Monday, November 7, 2011

#271 - Bill Hands

So it's apology time. We had a crazy winter snowstorm in October resulting in lots of cleaning, no power, and no time for blogging. But now I'm back and after a last post of a recently departed - in more ways than one unfortunately - Cub, we have another player removed from a Cubs uniform by a year. Bill Hands poses in Oakland during his first season with the Twins for whom he would regrettably not reproduce the big wins he put up in Chicago. Around this time Bill only lived a couple towns away from where I grew up so he was sort of a local favorite.

Bill Hands grew up in Rutherford, NJ - which is about where the Meadowlands is/was - and was a multi-sport star in high school. His baseball and hoops got him to college and after a year at Ohio-Wesleyan and another at Fairley Dickinson in Jersey he was signed in '59 by the Giants. He struggled for a few years in the lower minors  - a combined 17-24 with a 4.90 ERA - but in '60 he had picked up a slider and in '62 he had it working well enough to go 14-12 with a 2.91 ERA in A ball. After an off '63 spent mostly in Triple A he recovered to have a good year at that level out of the pen in '64 followed by an excellent season - 17-6 with a 2.19 ERA - back in the rotation there in '65. After a couple games for San Francisco late in the season he was sent to the Cubs with Randy Hundley for Lindy McDaniel and Don Landrum in what would be a pretty good trade for Chicago.

In Chicago Hands continued his propensity as a slow starter and '66 was a more-or-less lost season but in '67 he improved nicely as a long man in the pen and spot starter, adding six saves to his record. The next year he got promoted to the rotation and had what would be sort of a signature year for him there: lots of homers given up (he led the league in '68 with 26) but for relatively little damage since he gave up very few walks. He was a groundball pitcher and the homers were generally results of non-breaking sliders. He joined Fergie Jenkins as a 20-game winner in '69, a year in which he continued to perform well down the stretch as his team collapsed around him. After a decline in innings in '72 he was sent to the Twins with Joe Decker for Dave LaRoche. In Minnesota Bill went back to being the long man/ spot starter in '73 and '74 - he had three saves each year - before he was nabbed off waivers by the Rangers late in '74. For Texas he had two excellent starts down the stretch and then a season in the rotation the following year where apparent back ailments contributed to him having only 18 starts with a 6-7 record and a 4.02 ERA. In early '76 he was sent to the Mets for George Stone but he never played again and finished with a record of 111-110 with a 3.35 ERA, 72 complete games, 17 shutouts, and 14 saves.

Hands had worked for oil companies during the off-season while he was playing which he continued to do after he retired. In '85 he bought a service station on Long Island and also started his own home delivery heating oil business, both of which did pretty well. As of 2006, according to an interview linked to here, he still showed up regularly at his station for work and has been a happy fisherman and golfer.

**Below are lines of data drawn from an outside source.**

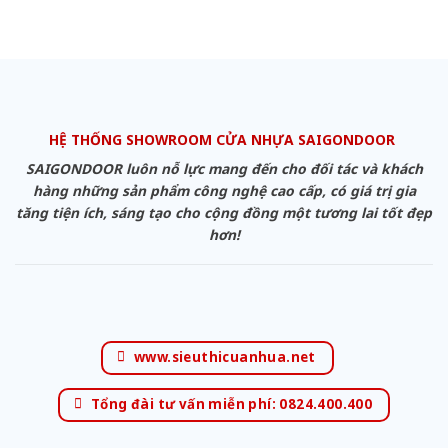
HỆ THỐNG SHOWROOM CỬA NHỰA SAIGONDOOR
SAIGONDOOR luôn nỗ lực mang đến cho đối tác và khách
hàng những sản phẩm công nghệ cao cấp, có giá trị gia
tăng tiện ích, sáng tạo cho cộng đồng một tương lai tốt đẹp
hơn!
www.sieuthicuanhua.net
Tổng đài tư vấn miễn phí: 0824.400.400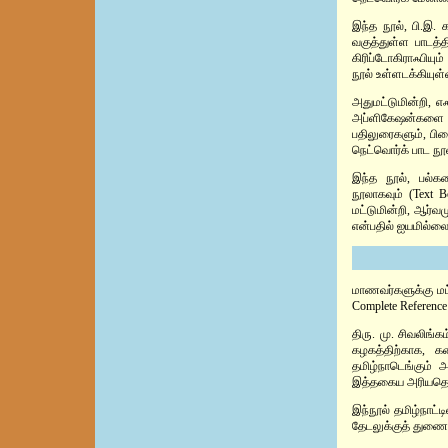
இந்த நூல், பி.இ.
வகுத்துள்ள பாடத்த
கிரிப்டோகிராஃபியு
நூல் உள்ளடக்கியுள்ள
அதுமட்டுமின்றி, எஃ
அப்ளிகேஷன்களை உரு
பதிலுரைகளும், பி
நெட்வொர்க் பாட ந
இந்த நூல், பல்கல
நூலாகவும் (Text B
மட்டுமின்றி, ஆர்வம
என்பதில் ஐயமில்லை
மாணவர்களுக்கு மட்ட
Complete Reference
திரு. மு. சிவலிங்
கழகத்திற்காக, 
தமிழ்நாடெங்கும் அ
இத்தகைய அரியதொரு
இந்நூல் தமிழ்நாட
தேடலுக்குத் துணை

The two minor league seasons mentioned in the star bullets were by far Bill's best at that level. He'd better have enjoyed boating for all the fishing he did.

In 1973, on November 2 Bob Dylan began recording his first non-Columbia album. Dylan had gone free agent and the resulting album, "Planet Waves" would be his first to top the charts. In '74 on the same date, George Harrison became the first former Beatle to go on a world tour (with Billy Preston, among others). On the US charts, Stevie Wonder took over the top with "You Haven't Done Nothing."

As indicated above, these guys were both long-time Cubbies so this one's easy:

1. Hands and Ron Santo '66 to '72 Cubs.